Repeat every entry word for word. Images do not belong in the copy.

(Stored data)
* * *
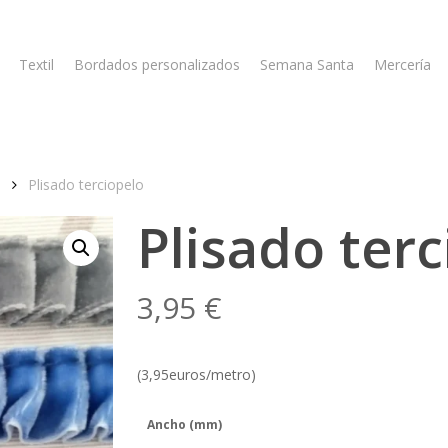
Textil
Bordados personalizados
Semana Santa
Mercería
Plisado terciopelo
Plisado ter
3,95
€
(3,95euros/metro)
Ancho (mm)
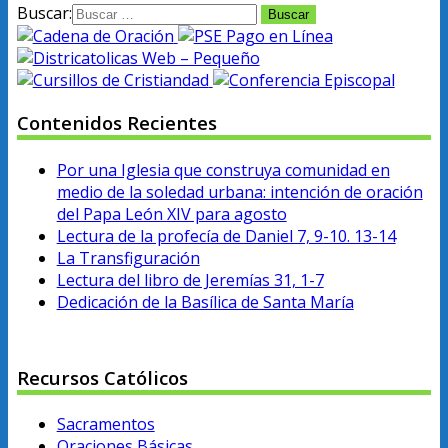
Buscar:
Contenidos Recientes
Por una Iglesia que construya comunidad en
medio de la soledad urbana: intención de oración
del Papa León XIV para agosto
Lectura de la profecía de Daniel 7, 9-10. 13-14
La Transfiguración
Lectura del libro de Jeremías 31, 1-7
Dedicación de la Basílica de Santa María
Recursos Católicos
Sacramentos
Oraciones Básicas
* * *
Response area »
Textil
Bordados personalizados
Semana Santa
Mercería
Plisado terciopelo
Plisado ter
3,95
€
(3,95euros/metro)
Ancho (mm)
Buscar:
Contenidos Recientes
Por una Iglesia que construya comunidad en
medio de la soledad urbana: intención de oración
del Papa León XIV para agosto
Lectura de la profecía de Daniel 7, 9-10. 13-14
La Transfiguración
Lectura del libro de Jeremías 31, 1-7
Dedicación de la Basílica de Santa María
Recursos Católicos
Sacramentos
Oraciones Básicas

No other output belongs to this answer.